St Hedwig

Widow (entered heaven this month in 1243)

Dear Heidi,

I have always been able to speak plainly to you.  I will not stop doing so now. Your last note was utterly illogical, sacrilegious, and, well, foolish.  I am sure it was written in a moment of thoughtless rebellion spurred on by your ultra-popular and charismatic women’s studies professor.  Look, to leave the Catholic Church because it is supposedly a “bastion of unqualified misogyny run by a gaggle of repressed celibate clerics” is flat out ridiculous.  True, the Catholic Church does not ordain women to the priesthood, just as Jesus Christ didn’t ordain women to the priesthood, but is that “misogyny”? Is it even in any way discrimination?  Hardly! That’s like saying God was discriminating against men because he didn’t give them the possibility of becoming mothers. It’s a contradiction in terms. God invented the priesthood and bestowed it on the Church as a gift.  No one, either man or woman, has a right to it. But besides that, just look at the heights of sanctity and influence to which Catholic women through the ages have soared – that, my moody niece, is the proof in the pudding. You don’t need to be a priest in order to be holy or happy, so it can’t possibly be a right that everyone should demand.  Just take a quick look at today’s saint if you doubt me.

She was married to the Duke of Silesia (in Poland) and they had seven children before they made a mutual vow of continence (on her initiative).  That freed her to dedicate herself (and her money and influence) to serving the poor and mediating peace among nobles. She was remarkably successful in avoiding military conflicts through mediation, except with her own sons, who battled to wrest from each other their inheritances.  This was her greatest cross, and it taught her humility and dependence on God, but it wasn’t comfortable. She was devoted to prayer and sacrifice, and with her husband built and maintained a large number of monasteries, convents, and hospitals all over their duchy, thus encouraging not only the spread of religion, but also the spread of culture and tranquility.  She herself would often spend time in the convents she founded, and even took the habit after her husband’s death, but didn’t make any vows, as she felt God was asking her to continue distributing her wealth to aid the needy. She used to wear the same light cloak in winter as in summer, and was often caught walking through the snow barefoot. Once an abbot gave her a new pair of shoes and insisted that she wear them.  She gratefully accepted, but the next time he saw her she was barefoot again. He inquired, and she produced the shoes from under her cloak, saying “Oh I always wear them, right here!” Her charity extended to the detail, as is shown by the time she took ten whole weeks to instruct an old woman how to pray and understand the Our Father (the old lady was very old, and a very slow learner, but Hedwig’s patience and persistence won out in the end).  Towards the end of her life she was granted the graces of miracles (a blind nun was cured by Hedwig’s blessing) and prophecy (she predicted her son’s death in battle against the Tartars, and her own, even before she fell sick).

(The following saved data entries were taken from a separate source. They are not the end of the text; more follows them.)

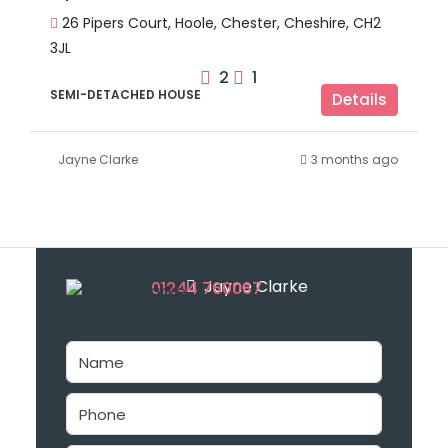
26 Pipers Court, Hoole, Chester, Cheshire, CH2
3JL
2
1
SEMI-DETACHED HOUSE
Details
Jayne Clarke
3 months ago
Jayne Clarke
01244 760067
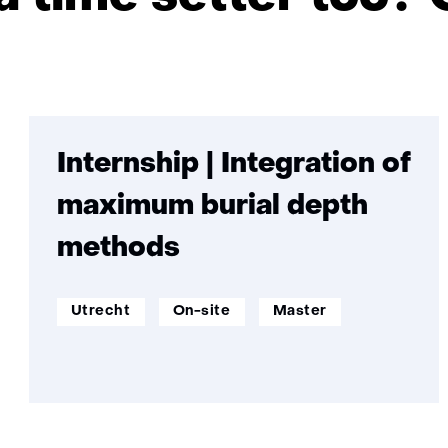
Skip
navigation
(Want
Internship | Integration of
to
maximum burial depth
become
a
methods
time
setter
werklocatie:
Werken
Opleidingsniveau:
Utrecht
On-site
too?
Master
op
Come
afstand:
work
at
TNO.)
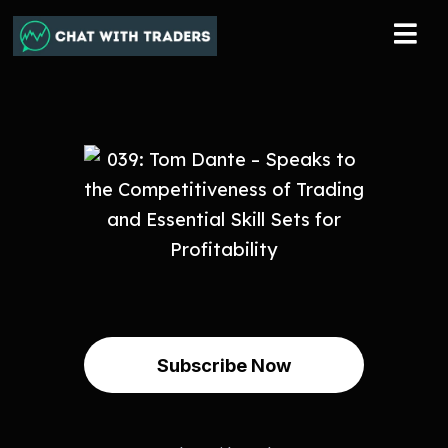
Subscribe Now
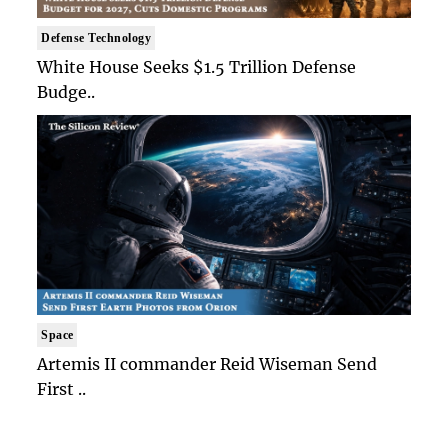
Defense Technology
White House Seeks $1.5 Trillion Defense
Budge..
Space
Artemis II commander Reid Wiseman Send
First ..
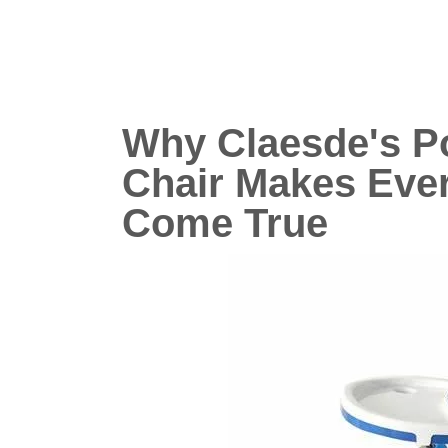
Why Claesde's P
Chair Makes Eve
Come True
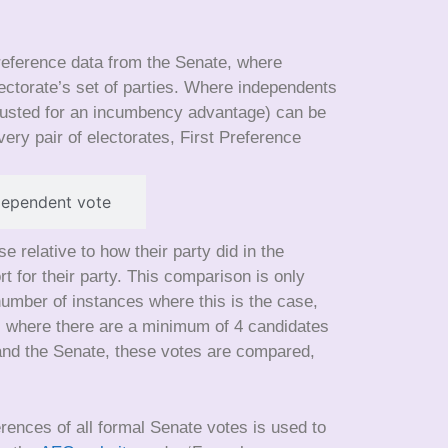
preference data from the Senate, where
electorate’s set of parties. Where independents
justed for an incumbency advantage) can be
ery pair of electorates, First Preference
dependent vote
relative to how their party did in the
for their party. This comparison is only
number of instances where this is the case,
ars where there are a minimum of 4 candidates
 and the Senate, these votes are compared,
erences of all formal Senate votes is used to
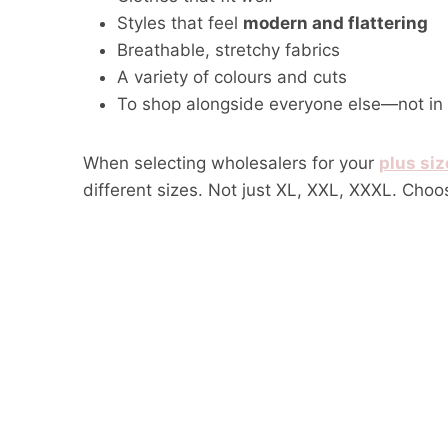
Styles that feel
modern and flattering
Breathable, stretchy fabrics
A variety of colours and cuts
To shop alongside everyone else—not in a
When selecting wholesalers for your
plus siz
different sizes. Not just XL, XXL, XXXL. Choo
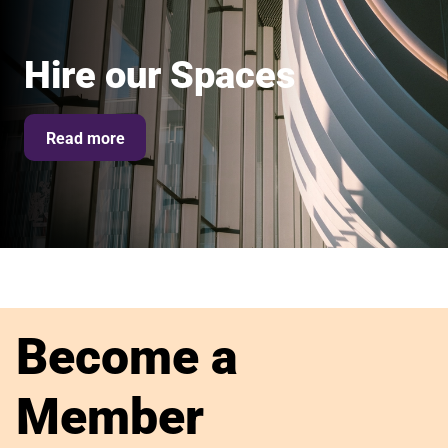
Hire our Spaces
Read more
Become a
Member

Only in heaven will we know the extent of influence this holy woman had on Europe and the world.  But glancing over her biography, do you get any impression that not being able to receive priestly ordination hindered her in the least from living a full, fruitful, fulfilling, and influential life?  And just think, she’s one of THOUSANDS of women whom the Church has raised to the highest honors. When it comes to understanding and promoting the greatness of the feminine genius, I dare say that the great Catholic women may have something to add to the debate.  And if you’re wise, you’ll give them more of a hearing than you will to disgruntled and small-minded guest speakers – no offense or disrespect meant to their sincere intentions, however.